Monetary policy unchanged
According to the PBC statement, the RRR cut is still a measure of targeted control, with liquidity in the banking system as well as money supply staying stable and the orientation of monetary policy remaining unchanged. Some of the liquidity released by the RRR cut was used to pay back MLF, which is a kind of replacement of two liquidity tools. Therefore while the liquidity structure is optimized, the total amount of liquidity in the banking system remains unchanged.
"The PBC will continue the prudent and neutral monetary policy, refrain from using a deluge of stimulus and focus on targeted control, in order to maintain sound and sufficient liquidity," according to the statement. The policy is also intended to promote reasonable growth of monetary credit and the total financing amount. In addition, it will create a "suitable monetary and financial environment for quality development and supply-side structural reform."

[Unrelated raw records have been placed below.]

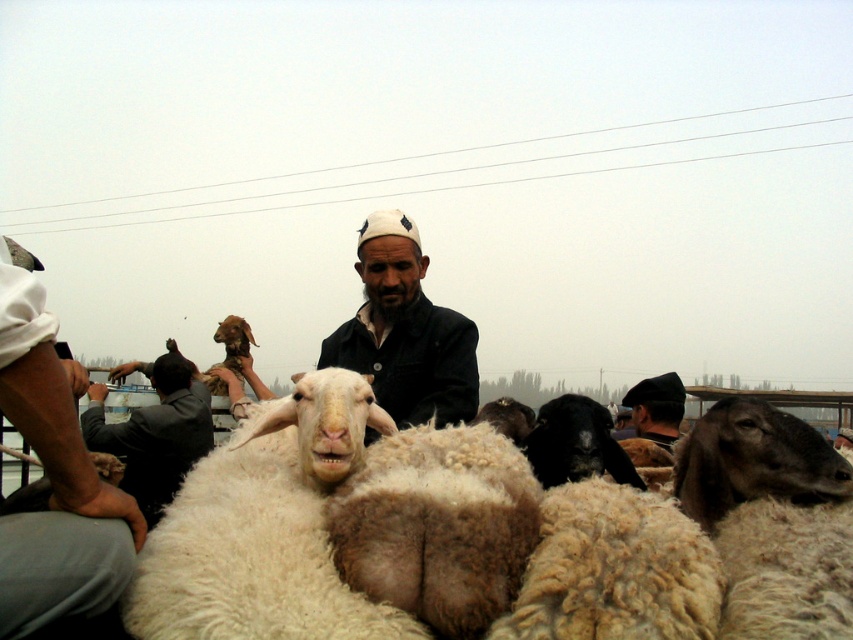 You are a photographer at the livestock market. You want to capture a photo that includes both the dark blue fabric at center and the dark gray woolen hat at right. Which object should you adjust your camera angle to focus on first if you want to ensure both are in frame?

The dark blue fabric at center has a smaller size compared to the dark gray woolen hat at right, so you should focus on the larger dark gray woolen hat at right first to ensure both fit in the frame.

You are standing at the origin point in the image. Which of the two points, point [62,518] or point [155,410], is closer to you?

Point [62,518] is closer to you because it is in front of point [155,410].

You are a farmer who wants to know if the white woolen sheep at lower left can fit under the gray woolen jacket at left without needing to bend down. Based on their heights, what do you think?

The white woolen sheep at lower left is not as tall as the gray woolen jacket at left, so the sheep can fit under the jacket without needing to bend down. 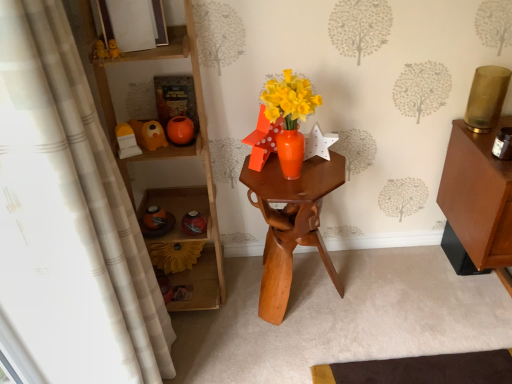 Question: From their relative heights in the image, would you say matte orange vase at center, arranged as the first toy when viewed from the back, is taller or shorter than white textured curtain at left?

Choices:
 (A) short
 (B) tall

Answer: (A)

Question: Would you say matte orange vase at center, the second toy from the front, is to the left or to the right of white textured curtain at left in the picture?

Choices:
 (A) right
 (B) left

Answer: (A)

Question: Estimate the real-world distances between objects in this image. Which object is farther from the wooden shelf at left?

Choices:
 (A) matte orange vase at center, arranged as the first toy when viewed from the back
 (B) white textured curtain at left
 (C) matte white picture frame at upper center
 (D) matte yellow plastic toy at left, positioned as the 1th toy in front-to-back order
 (E) wooden hexagonal table at center

Answer: (B)

Question: Based on their relative distances, which object is farther from the wooden hexagonal table at center?

Choices:
 (A) wooden shelf at left
 (B) matte white picture frame at upper center
 (C) matte orange vase at center, the second toy from the front
 (D) matte yellow plastic toy at left, which is the 2th toy in back-to-front order
 (E) white textured curtain at left

Answer: (B) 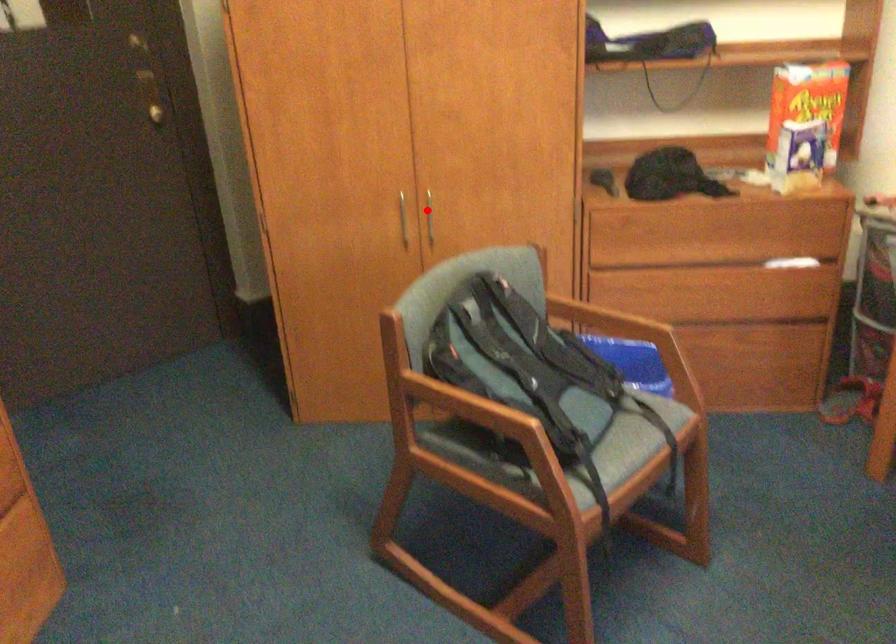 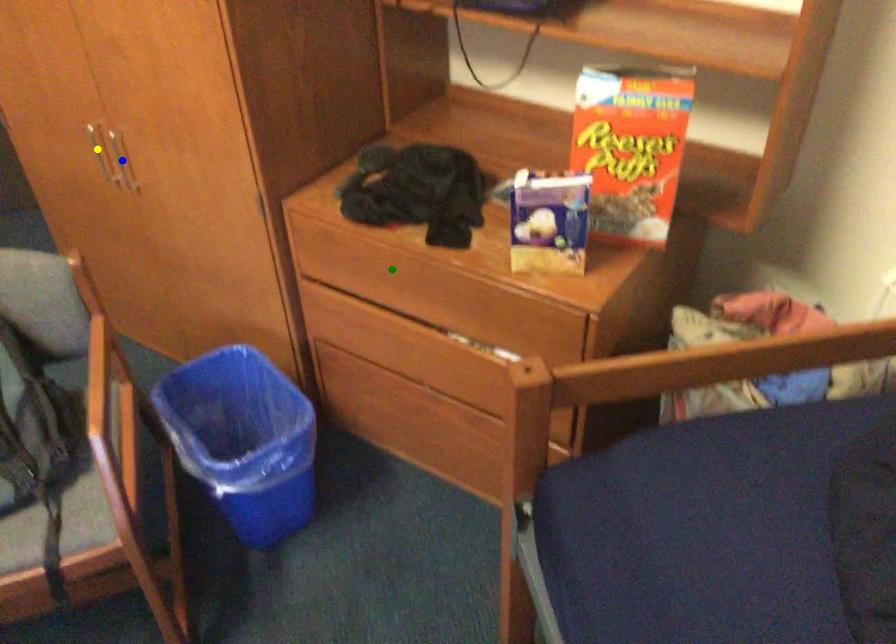 Question: I am providing you with two images of the same scene from different viewpoints. A red point is marked on the first image. You are given multiple points on the second image. Which spot in image 2 lines up with the point in image 1?

Choices:
 (A) blue point
 (B) green point
 (C) yellow point

Answer: (A)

Will the RRR reduction intensify the depreciation pressure on the renminbi? The PBC said as the interest rate remains stable and the growth of broad money [that covers cash in circulation and all deposits] and total financing amount is suited to the nominal GDP growth, the RRR reduction will not impose depreciation pressure on the renminbi. Instead, it will facilitate economic restructuring, boost high-quality development and make economic conditions better support the renminbi exchange rate.
As a large developing economy, China is very competitive in exports and its economic growth mainly relies on domestic demand with complete categories of manufacturing industries and a well-developed industrial system, the statement added.
There are sufficient conditions for the renminbi exchange rate to remain basically stable. The PBC will continue to take necessary measures to stabilize market expectations and keep the foreign exchange market running smoothly, it said.
However, Zhang Ming, a researcher with the Chinese Academy of Social Sciences and chief economist of Ping An Securities, told Economic Information Daily that given the backdrop of several interest rate hikes by the U.S. Federal Reserve, the RRR cut will help narrow the interest rate spread between China and the United States, bringing depreciation pressure to the renminbi against the U.S. dollar.
Zhang added that the PBC statement shows the central bank is putting domestic targets before foreign-related targets, and is willing and able to keep the renminbi exchange rate at a certain level.
"New counter-cyclical factors have enabled the central bank to better influence the yuan's standard price," Zhang said, adding with enhanced administration of cross-border capital flows, the PBC still has the ability to intervene in foreign exchange reserves and the offshore renminbi market.